Venkatesh did not seek an escape from an ordeal or from suffering. He wished to perform a final act of service to his fellow beings before his inevitable and imminent death. As Sujatha put it, ‘euthanasia’ and ‘mercy-killing’ were mere terms that meant nothing for them. Alas! Venkatesh’s wishes could not be respected. His organs could not be used to save other lives.

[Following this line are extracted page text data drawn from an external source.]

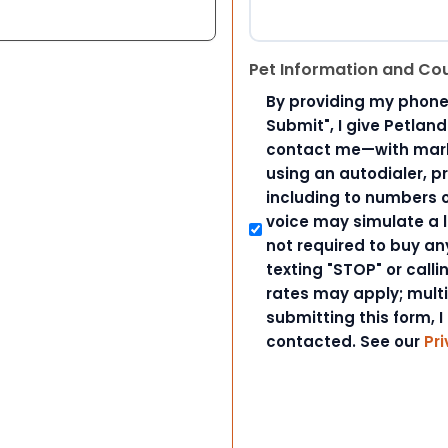
Pet Information and Co
By providing my phone
Submit", I give Petlan
contact me—with marke
using an autodialer, p
including to numbers on
voice may simulate a l
not required to buy an
texting "STOP" or call
rates may apply; mult
submitting this form, I
contacted. See our
Pri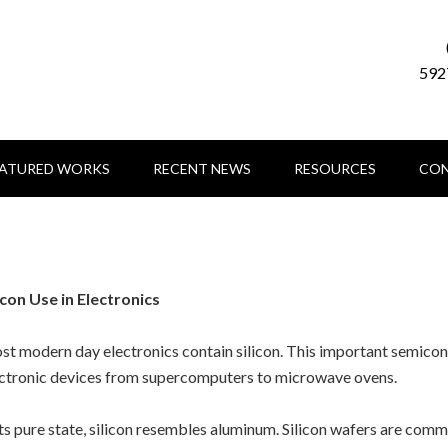
592
EATURED WORKS
RECENT NEWS
RESOURCES
CON
icon Use in Electronics
t modern day electronics contain silicon. This important semicond
ctronic devices from supercomputers to microwave ovens.
its pure state, silicon resembles aluminum. Silicon wafers are com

The crucial factor to be underlined is that all that needs to be done – some of which has been briefly referred to above – must be achieved by society at large and not by the medical profession. Rightly, doctors have been criticized for their paternalistic attitude towards patients and relatives. It is therefore fitting that the movement to bring the necessary changes in our law and practices into being must be made by society.

Who forms society? The masses, desperately concerned about their next meal, are unlikely to spearhead changes. The responsibility must, perforce, fall upon our intelligentsia – professors, scientists, lawyers, philosophers, social workers, media experts, civil servants and others – to arrive at a consensus on each of the various issues after honest, practical and soul-searching discussion and debate. The consensus decisions can then be discussed among widening circles before being incorporated in law.

We are already far behind the rest of the world in empowering our citizens to make their own decisions on the ending of their lives. It is high time we catch up.